Opinion
524051
10-24-2019
George J. Hoffman Jr., East Greenbush, for appellant. Letitia James, Attorney General, Albany (Allyson B. Levine of counsel), for respondent.
George J. Hoffman Jr., East Greenbush, for appellant.
Letitia James, Attorney General, Albany (Allyson B. Levine of counsel), for respondent.
Before: Egan Jr., J.P., Lynch, Mulvey and Devine, JJ.
MEMORANDUM AND ORDER
Mulvey, J.
Appeal from an amended order of the Supreme Court (Reilly Jr., J.), entered August 17, 2016 in Schenectady County, which granted petitioner's application, in a proceeding pursuant to Mental Hygiene Law article 10, to find respondent to be a dangerous sex offender and confined him to a secure treatment facility.

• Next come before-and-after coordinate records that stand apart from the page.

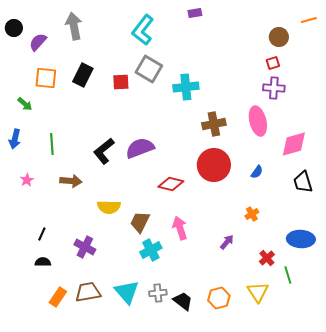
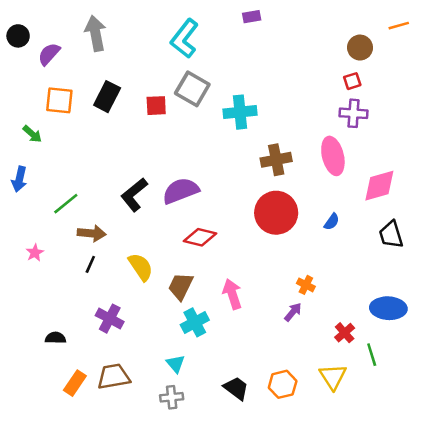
green line: (52, 144) -> (66, 204), moved, turned 55
pink star: (27, 180) -> (35, 253), moved
red diamond: (171, 184) -> (200, 237), moved
yellow semicircle: (109, 207) -> (141, 267), turned -125
orange cross: (252, 214) -> (306, 285), moved, turned -32
black line: (42, 234) -> (90, 264), moved
cyan triangle: (127, 292) -> (175, 364), moved, size x0.6
gray cross: (158, 293) -> (172, 397), moved

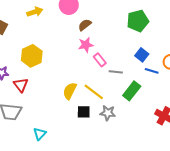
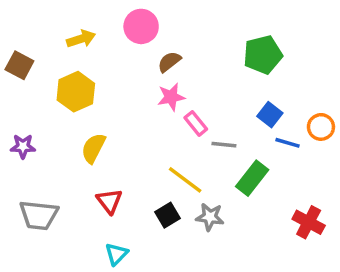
yellow hexagon: (32, 56) -> (76, 92), moved
red triangle: (21, 85) -> (109, 201), moved
yellow semicircle: (70, 91) -> (93, 148), moved
black square: (84, 112) -> (168, 215), turned -32
cyan triangle: (40, 134) -> (116, 254), moved

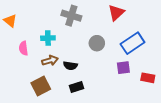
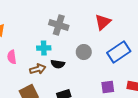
cyan cross: (48, 38) -> (44, 48), moved
black semicircle: (70, 66) -> (58, 64), moved
purple square: (123, 68) -> (108, 87), moved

Respondent was serving a prison sentence after being convicted of sodomy in the first degree and, in anticipation of his release, petitioner commenced this proceeding to have him adjudicated a sex offender requiring civil management. Respondent thereafter stipulated that he was a detained sex offender (see Mental Hygiene Law § 10.03[g] ) and suffered from a mental abnormality that predisposed him to the commission of sex offenses (see Mental Hygiene Law § 10.03[i] ). Respondent waived his right to a jury trial and, following a bench trial, Supreme Court found that petitioner proved by clear and convincing evidence that respondent had serious difficulty in controlling his predisposition to the commission of conduct constituting a sex offense. After a dispositional hearing, the court found that respondent was a dangerous sex offender requiring confinement and directed that he be committed to a secure treatment facility. Respondent appeals. We affirm.

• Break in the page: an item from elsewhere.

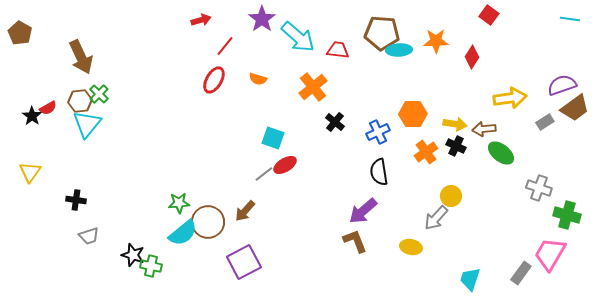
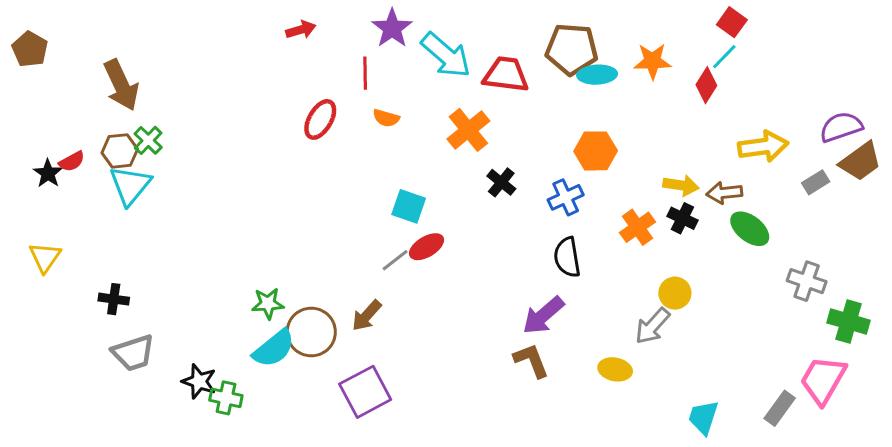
cyan line: (570, 19) -> (724, 57), moved, turned -54
red line: (225, 46) -> (365, 73), moved, turned -40
red trapezoid: (338, 50) -> (506, 75), size x1.4
orange hexagon: (413, 114) -> (596, 151), moved
gray trapezoid: (89, 236) -> (133, 353), size x1.4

Petitioner established by clear and convincing evidence that respondent had serious difficulty in controlling his predisposition to commit a sex offense if not confined in a secure facility. Among other witnesses, petitioner offered the testimony of two psychologists, one of whom personally evaluated respondent. Their testimony reflects that respondent had poor insight and that he believed that he did not need treatment. The psychologists considered respondent's beliefs with respect to sexual acts between children and adults, as well as how he viewed his past criminal conduct. They also noted that respondent violated the terms of his parole by being around children and that such act demonstrated that he had difficulty controlling his conduct. One psychologist testified that he diagnosed respondent with pedophilic disorder, as well as a narcissistic personality disorder, and that such disorders were chronic in nature. Upon review of respondent's medical records and criminal history, both psychologists opined that respondent had serious difficulty in controlling his sexual behavior.

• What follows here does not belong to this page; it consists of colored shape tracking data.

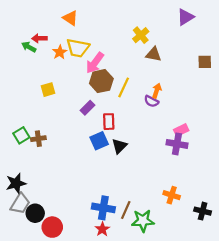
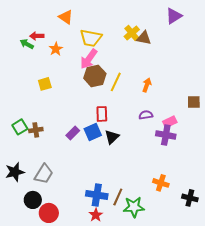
yellow trapezoid: (78, 48) -> (91, 38), moved
brown triangle: (154, 54) -> (144, 38), moved
brown square: (205, 62) -> (194, 102), moved
purple semicircle: (151, 101) -> (146, 115), moved, turned 144
purple rectangle: (87, 108) -> (73, 133), moved
gray trapezoid: (20, 204) -> (44, 174), moved

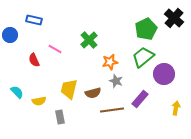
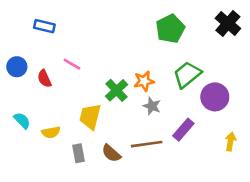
green pentagon: (146, 29) -> (170, 29), moved
blue circle: (10, 35) -> (17, 67), moved
green cross: (89, 40) -> (116, 90), moved
brown semicircle: (93, 93) -> (111, 153), moved, turned 56

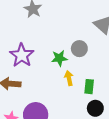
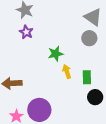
gray circle: (79, 49) -> (89, 38), moved
purple star: (22, 55) -> (26, 32), moved, size x0.6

Although respondent did not counter petitioner's proof with any expert testimony, he called fact witnesses who generally testified that they never witnessed respondent engage in inappropriate behavior. In view of the foregoing, and deferring to Supreme Court's ability to assess the offered testimony, we find that clear and convincing evidence supports the court's determinations that respondent had serious difficulty controlling his sexually-offending conduct and that he is likely to be a danger to others and to commit sex offenses if not confined (see Matter of State of New York v. Jamie KK., 168 A.D.3d 1231, 1233, 90 N.Y.S.3d 407 [2019] ; Matter of State of New York v. David HH., 147 A.D.3d 1230, 1235, 48 N.Y.S.3d 791 [2017], lv denied 29 N.Y.3d 913, 2017 WL 2682593 [2017] ; Matter of Rene I. v. State of New York, 146 A.D.3d 1056, 1058, 45 N.Y.S.3d 259 [2017] ; Matter of State of New York v. Craig T., 77 A.D.3d 1062, 1064, 909 N.Y.S.2d 215 [2010] ). Finally, inasmuch as the record fails to demonstrate good cause for a substitution of counsel, we conclude that the court did not abuse its discretion in denying respondent's motion seeking such relief (see People v. Smith, 18 N.Y.3d 588, 593, 942 N.Y.S.2d 5, 965 N.E.2d 232 [2012] [noting that courts have upheld refusal to substitute counsel where tensions arose between client and counsel on the eve of trial due to differences over strategy]; People v. Lanier, 158 A.D.3d 895, 896–897, 71 N.Y.S.3d 178 [2018] ; People v. Brown, 154 A.D.3d 1004, 1005–1006, 61 N.Y.S.3d 717 [2017], lv denied 30 N.Y.3d 1113, 77 N.Y.S.3d 338, 101 N.E.3d 979 [2018] ).
Egan Jr., J.P., Lynch and Devine, JJ., concur.
ORDERED that the amended order is affirmed, without costs.